Resources / Glossary / Leverage ratio

Leverage ratio.

Aka. Debt/EBITDA · Net leverage · Total leverage · Turns of leverage

What is a leverage ratio?

A leverage ratio measures how much debt a company carries relative to its earnings. The dominant version in leveraged finance is debt divided by EBITDA — total or net debt over a trailing or projected measure of operating earnings. Expressed in "turns," a company with $400 million of debt and $100 million of EBITDA is levered at 4.0x.

It is the single most-watched number in a credit. Lenders use it to size how much debt a business can support; sponsors use it to gauge how aggressively a deal is financed; covenants and pricing grids are written around it. A leverage ratio answers the core question of leveraged finance: how many years of earnings would it take to repay the debt?

Definitions matter here. "Net" leverage subtracts cash from debt; "gross" or "total" leverage does not. EBITDA is frequently adjusted for one-time items and run-rate synergies, and a generous add-back can flatter the ratio. Because the inputs are negotiated, two parties can quote different leverage on the same company.

How the ratio is built and used

The calculation is simple; the definitions underneath it are where the work is.

  1. Define debt. Sum the relevant obligations — often total funded debt, or net debt after subtracting available cash. First-lien-only or senior-only variants isolate parts of the stack.
  2. Define EBITDA. Use the agreed measure — reported, adjusted, or pro forma — including any permitted add-backs for non-recurring costs and expected synergies.
  3. Divide. Debt over EBITDA gives leverage in turns. The same approach yields first-lien leverage, senior leverage, or total leverage depending on which debt is in the numerator.
  4. Compare to limits. Measure against covenant thresholds, pricing-grid step-downs, and the deal's deleveraging plan to judge headroom and trajectory.

Why it drives a deal

Leverage governs both risk and economics. Higher leverage amplifies equity returns when a business performs but magnifies the damage when it does not, because debt service is fixed while earnings are not. The ratio sets how much cushion exists before coverage tightens and covenants come into play.

It is also dynamic. The whole thesis of a leveraged buyout is that leverage falls over the hold as the company repays debt and grows EBITDA — "deleveraging." Sponsors track the ratio period by period against the plan, and because the numerator and denominator both move with refinancings, sweeps, and earnings, keeping the live figure accurate is essential to managing covenant headroom and the path to exit.

Frequently asked.

5 questions
01 How is a leverage ratio calculated?

Most often as debt divided by EBITDA. Net leverage uses debt minus available cash; gross or total leverage uses debt without that offset. The result is expressed in turns — for example, 5.0x means debt equals five years of EBITDA. The exact definitions of both debt and EBITDA are set by the relevant agreement.

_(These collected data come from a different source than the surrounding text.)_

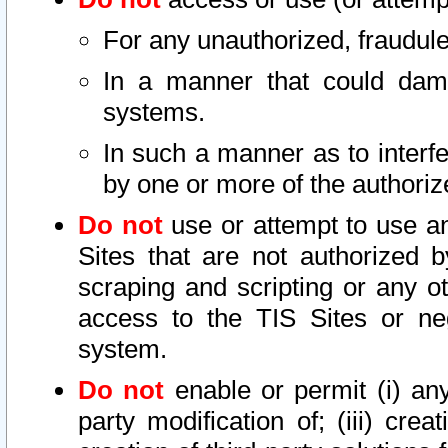
For any unauthorized, fraudule
In a manner that could dama
systems.
In such a manner as to interf
by one or more of the authoriz
Do not
use or attempt to use a
Sites that are not authorized b
scraping and scripting or any ot
access to the TIS Sites or ne
system.
Do not
enable or permit (i) any 
party modification of; (iii) creat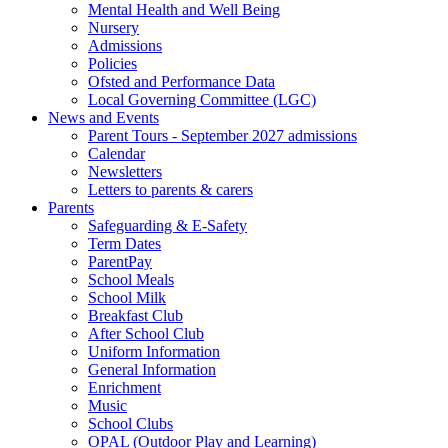
Mental Health and Well Being
Nursery
Admissions
Policies
Ofsted and Performance Data
Local Governing Committee (LGC)
News and Events
Parent Tours - September 2027 admissions
Calendar
Newsletters
Letters to parents & carers
Parents
Safeguarding & E-Safety
Term Dates
ParentPay
School Meals
School Milk
Breakfast Club
After School Club
Uniform Information
General Information
Enrichment
Music
School Clubs
OPAL (Outdoor Play and Learning)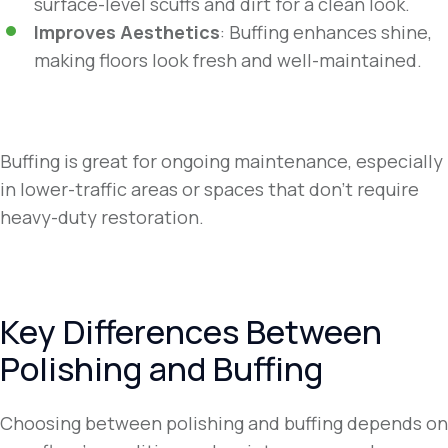
surface-level scuffs and dirt for a clean look.
Improves Aesthetics
: Buffing enhances shine,
making floors look fresh and well-maintained.
Buffing is great for ongoing maintenance, especially
in lower-traffic areas or spaces that don’t require
heavy-duty restoration.
Key Differences Between
Polishing and Buffing
Choosing between polishing and buffing depends on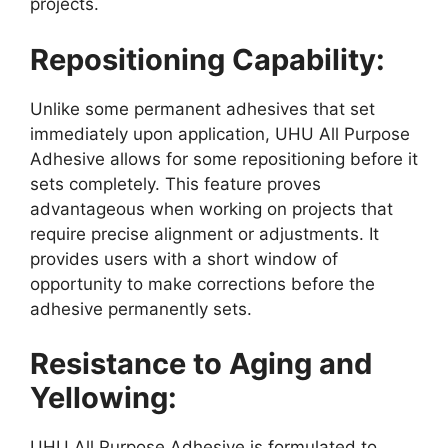
projects.
Repositioning Capability:
Unlike some permanent adhesives that set
immediately upon application, UHU All Purpose
Adhesive allows for some repositioning before it
sets completely. This feature proves
advantageous when working on projects that
require precise alignment or adjustments. It
provides users with a short window of
opportunity to make corrections before the
adhesive permanently sets.
Resistance to Aging and
Yellowing:
UHU All Purpose Adhesive is formulated to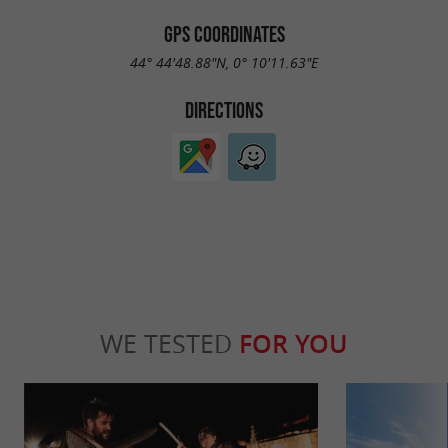
GPS COORDINATES
44° 44'48.88"N, 0° 10'11.63"E
DIRECTIONS
WE TESTED
FOR YOU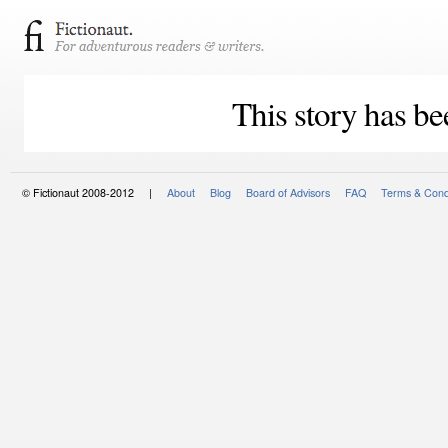
This story has be
© Fictionaut 2008-2012 |
About
Blog
Board of Advisors
FAQ
Terms & Cond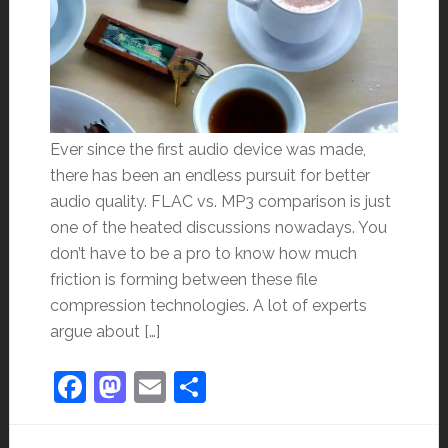
Ever since the first audio device was made,
there has been an endless pursuit for better
audio quality. FLAC vs. MP3 comparison is just
one of the heated discussions nowadays. You
don’t have to be a pro to know how much
friction is forming between these file
compression technologies. A lot of experts
argue about […]
Facebook
Mastodon
Email
Share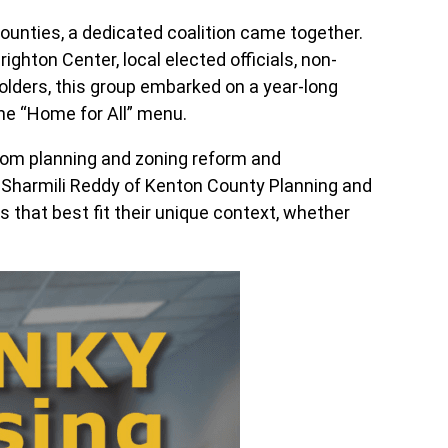
ounties, a dedicated coalition came together.
ghton Center, local elected officials, non-
lders, this group embarked on a year-long
he “Home for All” menu.
 from planning and zoning reform and
 Sharmili Reddy of Kenton County Planning and
that best fit their unique context, whether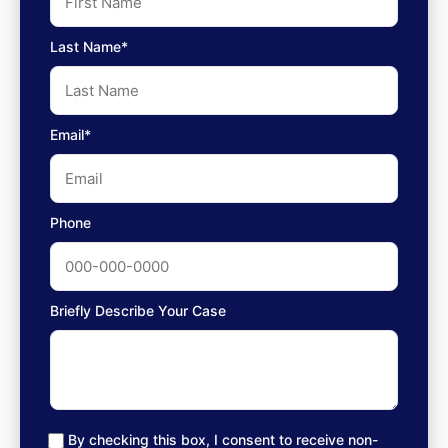
Last Name*
Email*
Phone
Briefly Describe Your Case
By checking this box, I consent to receive non-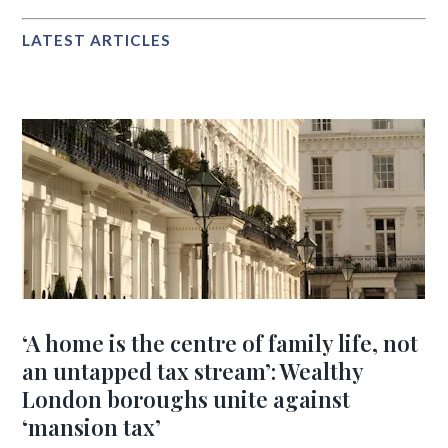
LATEST ARTICLES
‘A home is the centre of family life, not
an untapped tax stream’: Wealthy
London boroughs unite against
‘mansion tax’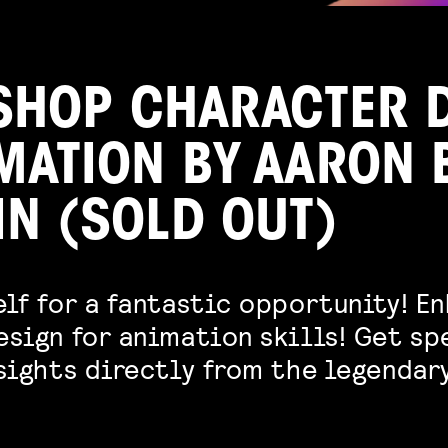
HOP CHARACTER 
IMATION BY AARON 
IN (SOLD OUT)
lf for a fantastic opportunity! E
esign for animation skills! Get sp
nsights directly from the legendar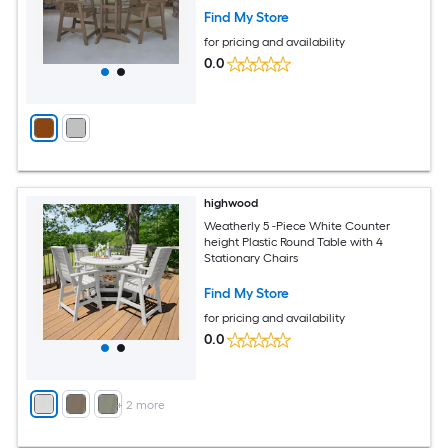
Find My Store
for pricing and availability
0.0
highwood
Weatherly 5 -Piece White Counter
height Plastic Round Table with 4
Stationary Chairs
Find My Store
for pricing and availability
0.0
+
2
more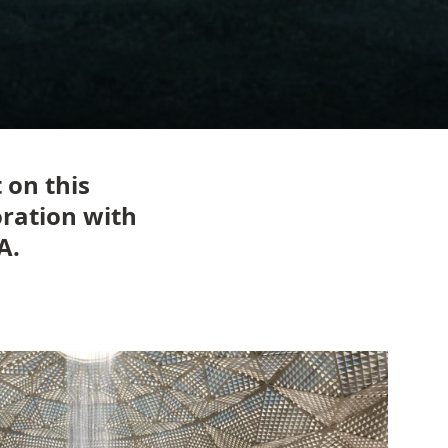
 on this
oration with
A.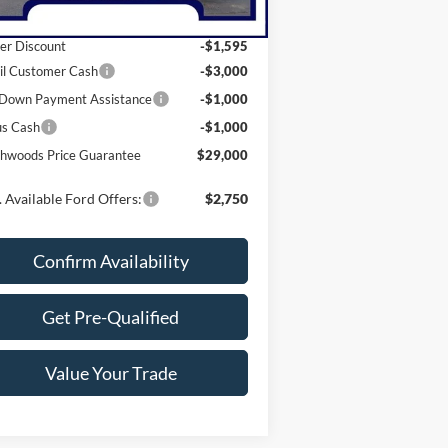
P:
$35,595
er Discount
-$1,595
il Customer Cash
-$3,000
Down Payment Assistance
-$1,000
us Cash
-$1,000
hwoods Price Guarantee
$29,000
 Available Ford Offers:
$2,750
Confirm Availability
Get Pre-Qualified
Value Your Trade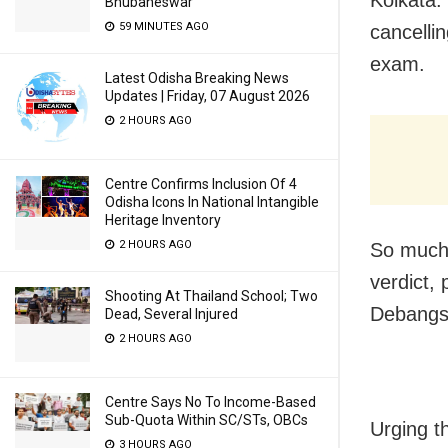
Bhubaneswar
59 MINUTES AGO
cancelli
exam.
Latest Odisha Breaking News
Updates | Friday, 07 August 2026
2 HOURS AGO
Centre Confirms Inclusion Of 4
Odisha Icons In National Intangible
Heritage Inventory
2 HOURS AGO
So much 
verdict,
Shooting At Thailand School; Two
Debangsu
Dead, Several Injured
2 HOURS AGO
Centre Says No To Income-Based
Sub-Quota Within SC/STs, OBCs
Urging t
3 HOURS AGO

02 What is the difference between gross and net leverage?

Gross (or total) leverage divides total debt by EBITDA. Net leverage first subtracts available cash from debt, on the logic that cash on hand could repay debt. Net leverage is therefore lower than gross when a company holds meaningful cash, and which one is quoted matters when comparing across deals.

03 What is a high leverage ratio?

It depends on the business and the market. Stable, cash-generative companies can support more leverage than cyclical or capital-intensive ones, and acceptable levels shift with credit conditions. Rather than a universal threshold, what matters is whether the ratio is comfortably serviceable given the company's cash flow and how it compares to the deal's covenants and deleveraging plan.

04 Why do EBITDA add-backs matter to leverage?

Because EBITDA is the denominator. Adding back one-time costs or projected synergies raises EBITDA and lowers the reported leverage ratio, sometimes materially. Aggressive add-backs can make a deal look less levered than its actual cash generation supports, which is why scrutinizing the EBITDA definition is part of any credit analysis.

05 Why track the leverage ratio over the hold?

Because deleveraging is the core mechanism of a leveraged buyout — leverage should fall as debt is repaid and EBITDA grows. Both the numerator and denominator move with refinancings, sweeps, and performance, so the ratio is a live figure. Keeping it accurate each period shows covenant headroom and whether the deal is on its planned path to exit.